Work to complete - Repeat the lines below exactly as written, please, from the line with "zmienione wymogi w zakresie dokumentowania" to the line with "podstawy prawnej dla", both lines included, and no others.

Listed records -
BEGIN

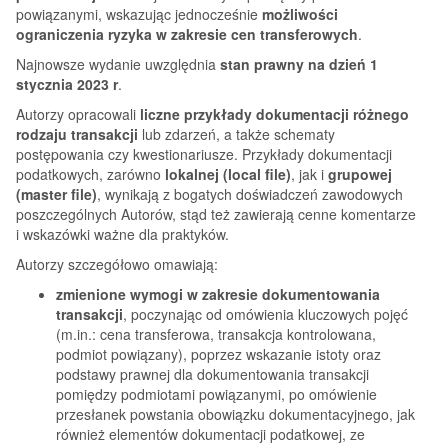
powiązanymi, wskazując jednocześnie
możliwości
ograniczenia ryzyka w zakresie cen transferowych
.
Najnowsze wydanie uwzględnia
stan prawny na dzień 1
stycznia 2023 r
.
Autorzy opracowali
liczne przykłady dokumentacji różnego
rodzaju transakcji
lub zdarzeń, a także schematy
postępowania czy kwestionariusze. Przykłady dokumentacji
podatkowych, zarówno
lokalnej (
local file
)
, jak i
grupowej
(
master file
)
, wynikają z bogatych doświadczeń zawodowych
poszczególnych Autorów, stąd też zawierają cenne komentarze
i wskazówki ważne dla praktyków.
Autorzy szczegółowo omawiają:
zmienione wymogi w zakresie dokumentowania
transakcji
, poczynając od omówienia kluczowych pojęć
(m.in.: cena transferowa, transakcja kontrolowana,
podmiot powiązany), poprzez wskazanie istoty oraz
podstawy prawnej dla dokumentowania transakcji
pomiędzy podmiotami powiązanymi, po omówienie
przesłanek powstania obowiązku dokumentacyjnego, jak
również elementów dokumentacji podatkowej, ze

END

Exercise result -
zmienione wymogi w zakresie dokumentowania
transakcji
, poczynając od omówienia kluczowych pojęć
(m.in.: cena transferowa, transakcja kontrolowana,
podmiot powiązany), poprzez wskazanie istoty oraz
podstawy prawnej dla dokumentowania transakcji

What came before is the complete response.